What identifying information can a website capture?

What identifying information can a website capture? - security

If the owner of a web site wants to track who their users are as much as possible, what things can they capture (and how). You might want to know about this in order to capture information on a site you create or, as a user, to prevent a site from capturing data on you.
Here is a starting list, but I'm sure I have missed some important ones:
Referrer (what web page had the link you followed to get here). This is a HTTP header.
IP Address of the machine you are browsing from. This is available with the HTTP headers.
User Agent (what browser you are using). This is a HTTP header.
Cookie placed on a previous visit. This is a header, available only if a cookie was placed earlier and was not deleted by the user.
Flash Cookie placed on a previous visit. Some users turn off cookies, but very few know how to turn off Flash cookies. Works like a normal cookie although it depends on Flash.
Web Bugs. Place something small (like a transparent single-pixel GIF) on the page that's served up from a 3rd party. Some third parties (such as DoubleClick) will have their own cookies and can correlate with other visits the user makes (for a fee!).
Those are the common ones I think of, but there have to be LOTS of unusual ones. For instance, this:
Time on the user's clock.

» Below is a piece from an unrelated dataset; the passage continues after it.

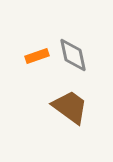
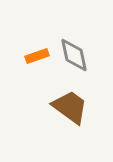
gray diamond: moved 1 px right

Use JavaScript to transmit it.
... which I had never heard of before reading it here.
ADDED LATER (after reading this):
Please try to put just ONE item per answer, then we can use voting up to sort out the better/more-interesting ones. The list below is probably less effective.
Ah well... NEXT time I ask a question like this I'll set it up better.
And here are some of the best answers I got:
James points out that IE transmits the .NET framework version.
AviewAnew points out that one can find what sites you have visited.
Mecki points out that Screen Resolution can be determined.
Mecki also points out that any auto-fill information your browser has cached can be determined, by creating a hidden field, then reading it with JavaScript.
jjrv points out that Flash can list the fonts on the user's machine.
Kent points out that you can find out what websites a person has visited.
Silver Dragon points out you can determine the location of the mouse within the browsing window using Flash and AJAX.
Jim points out that you can tell what language the user has configured in their browser from a HTTP header.
Jim also mentions that you can detect whether people are using Greasemonkey or something similar to modify the page.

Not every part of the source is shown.